(Goal of the exercise) Provide again, from the entries below, every line from the one containing "de suscriptores sino en extraer mayor valor" through the one containing "Estados Unidos concentra el 50% de los", exactly as written, and no other line.

Stored dataset items
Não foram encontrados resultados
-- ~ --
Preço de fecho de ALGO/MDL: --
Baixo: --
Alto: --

---

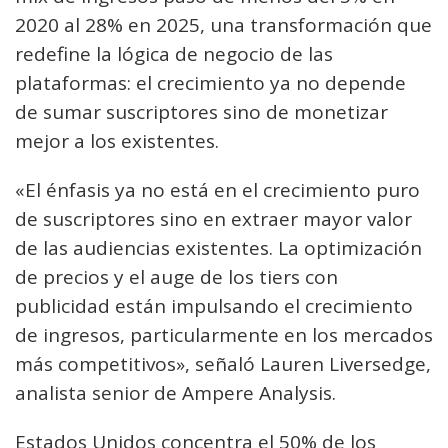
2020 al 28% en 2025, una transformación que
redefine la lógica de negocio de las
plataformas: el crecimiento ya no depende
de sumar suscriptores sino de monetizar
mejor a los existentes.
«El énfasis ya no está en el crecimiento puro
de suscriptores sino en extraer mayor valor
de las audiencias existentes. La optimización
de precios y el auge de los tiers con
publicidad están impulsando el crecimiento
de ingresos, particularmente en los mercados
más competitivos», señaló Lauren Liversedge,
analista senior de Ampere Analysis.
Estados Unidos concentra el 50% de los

(The completed task)
de suscriptores sino en extraer mayor valor
de las audiencias existentes. La optimización
de precios y el auge de los tiers con
publicidad están impulsando el crecimiento
de ingresos, particularmente en los mercados
más competitivos», señaló Lauren Liversedge,
analista senior de Ampere Analysis.
Estados Unidos concentra el 50% de los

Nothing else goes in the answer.